Glucuronidation, carried out by UDP-glucuronosyltransferases (UGTs) belong among key enzymes of metabolism for various exogenous and endogenous compounds.[34] Conjugation reactions catalyzed by the superfamily of these enzymes serve as the most important detox pathway for a broad spectrum of drug, dietary chemicals, carcinogens and environmental chemicals. Glucuronide formation is the most common conjugation reaction (40-70% of clinically used drugs) and uses glucuronosyltransferases to conjugate a glucuronate molecule with the parent drug molecule.[35]

Sulfoconjugation (or sulfonation) catalyze the conjugation of several drugs and endogenous compounds. The enzyme family mediating sulfoconjugation reactions are called sulfotransferases (SULTs). Acetaminophen as well as dopamine undergo sulfonation.[36]

Acetylation is accomplished by N-acetyltransferase enzymes that use acetyl coenzyme A (acetyl CoA) as a source of the acetate group.[37] Compared to sulfonations and glucuronidations, acetylations are modest in terms of the number and variety of substrates. Acetylation reactions are characterized by the transfer of an acetyl moiety, the donor generally being acetyl coenzyme A, and the accepting chemical group is a primary amino function.[38] Drugs and other foreign compounds that are acetylated in intact animals are either aromatic amines or hydrazines, which are converted to aromatic amides and aromatic hydrazides.[39]

Conjugation reactions are a key mechanism for maintaining homeostasis during exposure to various xenobiotics, such as drugs, industrial chemicals, or food procarcinogens.[40] In humans and many other mammals, the liver is a major site of expression of xenobiotic-metabolizing enzymes, but extra-hepatically localized enzymes also are of great importance.

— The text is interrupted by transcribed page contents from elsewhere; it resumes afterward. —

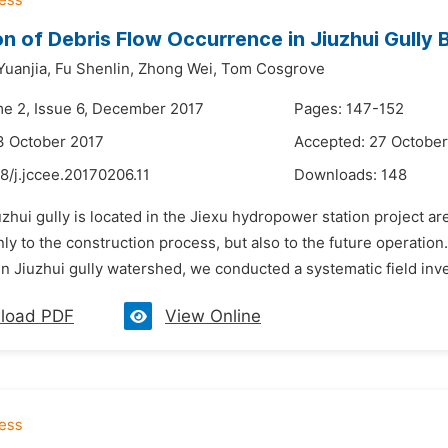
on of Debris Flow Occurrence in Jiuzhui Gully 
Yuanjia,
Fu Shenlin,
Zhong Wei,
Tom Cosgrove
me 2, Issue 6, December 2017
Pages: 147-152
3 October 2017
Accepted: 27 October
8/j.jccee.20170206.11
Downloads:
148
uzhui gully is located in the Jiexu hydropower station project ar
nly to the construction process, but also to the future operation
in Jiuzhui gully watershed, we conducted a systematic field inves
load PDF
View Online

In the intestines, several drug metabolizing enzymes decrease the bioavailability of orally administered drugs or activate environmental carcinogens.[41]

Excretion

Excretion, or elimination, refers to the removal of drugs from the body.  The biological effects of exogenous substances (i.e., synthetic or natural compounds) are terminated by the processes of metabolism and excretion.  Multiple factors affect the rate and extent of excretion, and accumulation occurs if the rate of absorption and distribution of a drug or a nutrient exceeds the rate of excretion. The kidneys are the major route for excretion of many drugs; body fluids and occurs primarily in the urine. Other routes of excretion from the body include in bile, sweat, saliva, tears, feces, breast milk and exhaled air. Drugs are handled in the kidneys in the same manner as are endogenous substances, undergoing processes of glomerular filtration, active tubular secretion, and passive tubular reabsorption.[42]